▶ **Brief**
Your answer should be the lines below from the one holding "Background Stock Footage" through the one holding "Your support helps", copied exactly and with nothing else.

▶ **Records supplied**
_ _ _ _

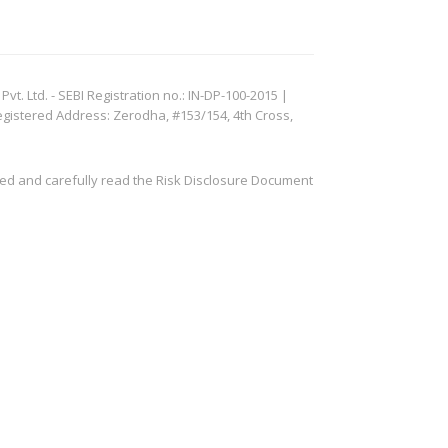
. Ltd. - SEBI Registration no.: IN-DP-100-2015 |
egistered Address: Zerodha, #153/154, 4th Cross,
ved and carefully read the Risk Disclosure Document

_ _ _ _

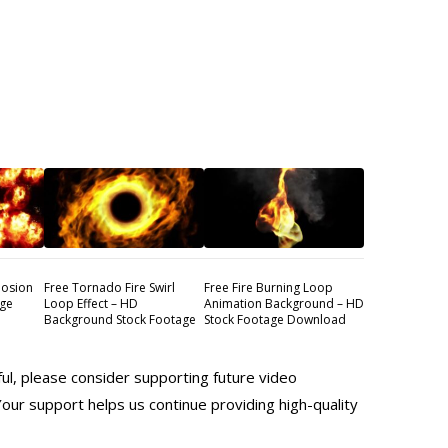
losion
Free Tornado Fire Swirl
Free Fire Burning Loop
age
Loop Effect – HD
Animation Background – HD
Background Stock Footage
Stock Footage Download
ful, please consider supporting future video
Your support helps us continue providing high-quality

_ _ _ _

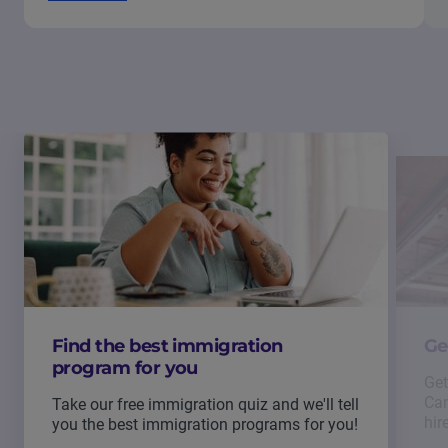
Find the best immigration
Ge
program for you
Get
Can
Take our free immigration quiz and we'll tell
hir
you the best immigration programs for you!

_ _ _ _

▶ **Result of the exercise**
Background Stock Footage
Stock Footage Download
ful, please consider supporting future video
Your support helps us continue providing high-quality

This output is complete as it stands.